PPP goes crypto. The Department of Justice charged a Texas man with fraud for securing $1 million in federal paycheck protection bailout money and allegedly investing the proceeds in bitcoin. The man got the dough for his "Texas Barbecue" business, which is little more than a website with no employees.

Quarterly Investment Guide. Fortune's crack team of finance reporters have been working on the new investors' quarterly. This edition will be dedicated to real estate. Fortune subscribers get first crack at their findings, analysis and rich data beginning today at 6 a.m. ET (noon, Rome time). Here's the link.

Some of these stories require a subscription to access. There is a discount offer for our loyal readers if you use this link to sign up.

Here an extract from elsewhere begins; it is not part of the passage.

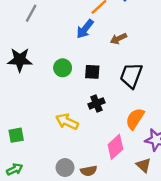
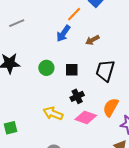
gray line: (31, 13) -> (17, 23), turned 42
pink diamond: (115, 147) -> (86, 117), moved, turned 65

Thank you for supporting our journalism.

Market candy

79%

According to a new academic study, removing passengers from the middle row of a commercial airplane will reduce the COVID risk by 79%—and [not calculated] boost passenger satisfaction by a few million percent. So, all U.S. carriers are keeping the middle row clear, right? Wrong. As Fortune's Jeff John Roberts notes, "Delta, JetBlue and Southwest have chosen to keep middle seats empty, while United and Spirit are filling them."